┌─ Material provided

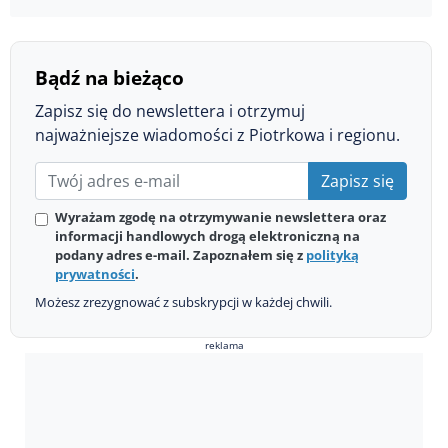
Bądź na bieżąco
Zapisz się do newslettera i otrzymuj
najważniejsze wiadomości z Piotrkowa i regionu.
Zapisz się
Wyrażam zgodę na otrzymywanie newslettera oraz
informacji handlowych drogą elektroniczną na
podany adres e-mail. Zapoznałem się z
polityką
prywatności
.
Możesz zrezygnować z subskrypcji w każdej chwili.
reklama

└─

- Work request
Without the pictures, retype all of the data above exactly.

- Answer below
Bądź na bieżąco
Zapisz się do newslettera i otrzymuj
najważniejsze wiadomości z Piotrkowa i regionu.
Zapisz się
Wyrażam zgodę na otrzymywanie newslettera oraz
informacji handlowych drogą elektroniczną na
podany adres e-mail. Zapoznałem się z
polityką
prywatności
.
Możesz zrezygnować z subskrypcji w każdej chwili.
reklama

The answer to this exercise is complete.